[DATA LISTING — start]
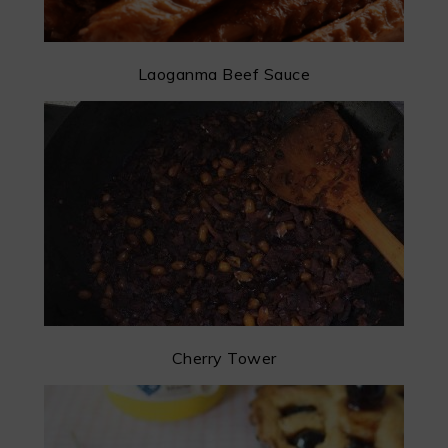
Laoganma Beef Sauce
Cherry Tower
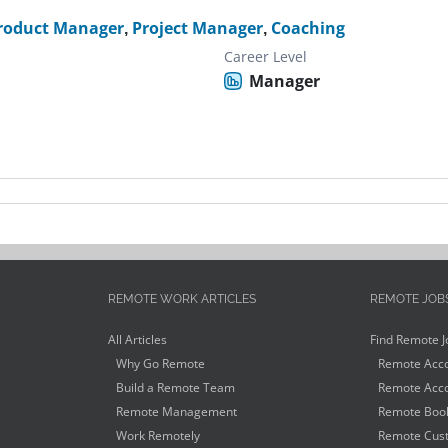
roduct Manager
,
Project Manager
,
Coaching
Career Level
Manager
REMOTE WORK ARTICLES
REMOTE JOB
All Articles
Find Remote J
Why Go Remote
Remote Acco
Build a Remote Team
Remote Acco
Remote Management
Remote Book
Work Remotely
Remote Cust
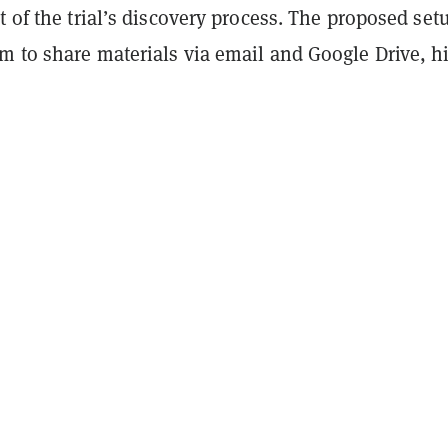
t of the trial’s discovery process. The proposed set
m to share materials via email and Google Drive, h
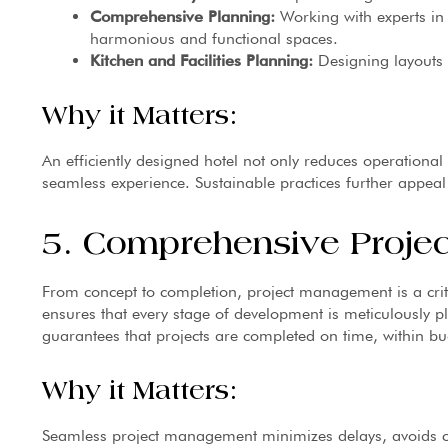
Comprehensive Planning:
Working with experts in 
harmonious and functional spaces.
Kitchen and Facilities Planning:
Designing layouts t
Why it Matters:
An efficiently designed hotel not only reduces operational
seamless experience. Sustainable practices further appeal
5. Comprehensive Proje
From concept to completion, project management is a crit
ensures that every stage of development is meticulously
guarantees that projects are completed on time, within bu
Why it Matters:
Seamless project management minimizes delays, avoids co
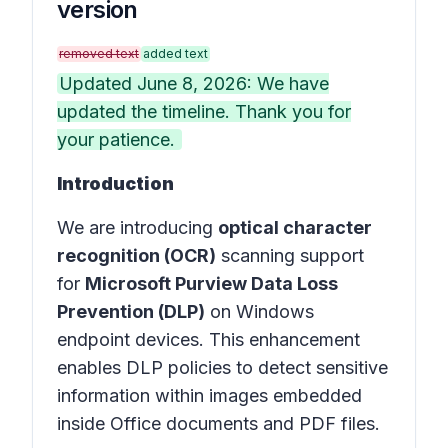
version
removed text
added text
Updated June 8, 2026: We have
updated the timeline. Thank you for
your patience.
Introduction
We are introducing
optical character
recognition (OCR)
scanning support
for
Microsoft Purview Data Loss
Prevention (DLP)
on Windows
endpoint devices. This enhancement
enables DLP policies to detect sensitive
information within images embedded
inside Office documents and PDF files.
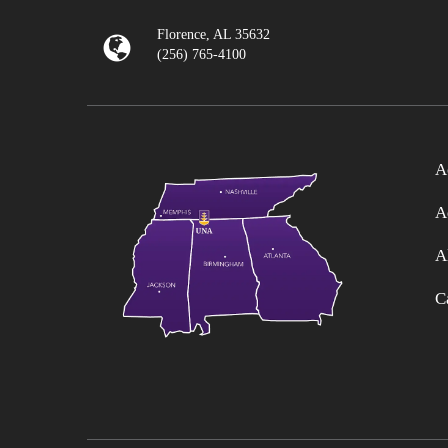
Florence, AL 35632
(256) 765-4100
A
A
A
C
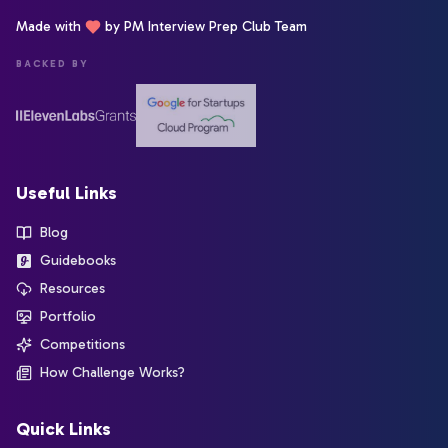
Made with
by PM Interview Prep Club Team
BACKED BY
Useful Links
Blog
Guidebooks
Resources
Portfolio
Competitions
How Challenge Works?
Quick Links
[DATA LISTING — finish]
DESCRIPTION OF THE TASK
Show every line in the records above that contains the word "Manager".

SOLUTION TO THE PROBLEM
roduct Manager
Project Manager
Manager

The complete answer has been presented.